Over 70% of respondents were either “somewhat interested” or “very interested” in attending a session on the basics of governance, strategic planning, or financial management. We posed this to include the assumption that the session would cost $45 per person and would be available in or near their community in order to understand both need and a willingness to pay a fee.
When asked about their preferences for receiving capacity building services, the top two preferences were in-person training sessions/classes and cohort or peer learning opportunities. Interest in receiving one-on-one coaching, training through webinar or teleconference, or consulting services were all about equal at 35-38%.
Audit and review services are the most likely service to be purchased over the next two years. However, the majority, 59% of respondents indicated that they did not plan to and are not likely to buy a financial audit or review in the next two years.
When asked which of a long list of services they either plan to buy or are likely to buy, other than an audit or review, the five most likely services were:
- Fundraising assistance (31.1%)
- Communications, marketing, graphic design (27.3%)
- Bookkeeping or ongoing accounting services (24.3%)
- Other financial services—help with reporting, financial policies, QuickBooks training etc. (22.2%)
- Staff training (21.8%)
The next five highest rates for planning or likely to buy were:
- Training on advocacy and community organizing (20.1%)
- Strategic and business planning (17.8%)
- Leadership Coaching for ED and others (17.1%)
- Assistance with program development, evaluation, logic models etc. (16.5%)
- Human resources (15.6%)
Peer coaching was the service respondents indicated that they are least likely to buy. This is likely the result of people not expecting to pay for this service.
Of the survey respondents with organizational budgets over $1 million, those with budgets between $1-2 million seemed most interested in purchasing services overall. These organizations either plan to buy or are likely to buy:
- Financial audits (71%)
- Fundraising assistance (43%)
- Technology planning (36%)
- Database services (33%)
- Bookkeeping services (29%)
- Communications/marketing/graphic design expertise (29%)
- Staff training (27%)
- Training on effective advocacy (27%)
- Assistance with program development (23%)
- Human resources management (21%)
- Legal services (21%)
Survey respondents with organizational budgets between $2-5 million were less interested in purchasing services overall, but either plan to buy or are likely to buy:
- Financial audits (57%)
- Staff training (50%)
- Legal services (29%)
- Communications/marketing/graphic design expertise (21%)
- Database services (21%)
Survey respondents with organizational budgets under $1 million were most interested in purchasing:
- Fundraising assistance
- Financial audits
- Communications/marketing/graphic design expertise
- Bookkeeping or ongoing accounting services
- Strategic planning and business planning
Between 15-20% of respondents either plan to buy or are likely to buy technology services in the next two years, with database services and website design being of the most interest.
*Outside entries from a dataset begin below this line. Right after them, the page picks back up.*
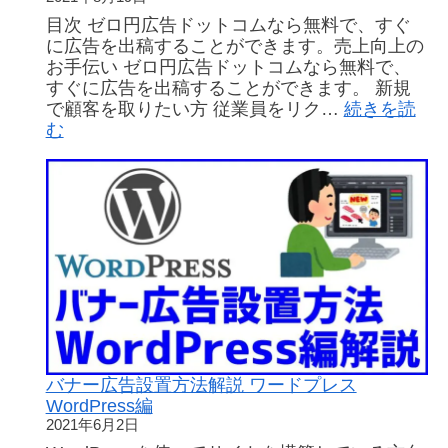
目次 ゼロ円広告ドットコムなら無料で、すぐ
に広告を出稿することができます。売上向上の
お手伝い ゼロ円広告ドットコムなら無料で、
すぐに広告を出稿することができます。 新規
で顧客を取りたい方 従業員をリク…
続きを読
:
む
無
料
の
サ
ロ
ン
広
告
掲
載
な
ら、
バナー広告設置方法解説 ワードプレス
ゼ
WordPress編
ロ
2021年6月2日
円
Technology uses mentioned by the respondents related to a broad range of organizational activities. In the next two years, respondents think that technology will help them be more effective or efficient with using social media sites, mobile applications, and other forms of communication; updating their websites; updating hardware and software; using databases for tracking and reporting; customer/client/donor relationship management; on-line mentoring/training; receiving payments online; volunteer scheduling, recruitment, and management; electronic medical records; and cloud systems.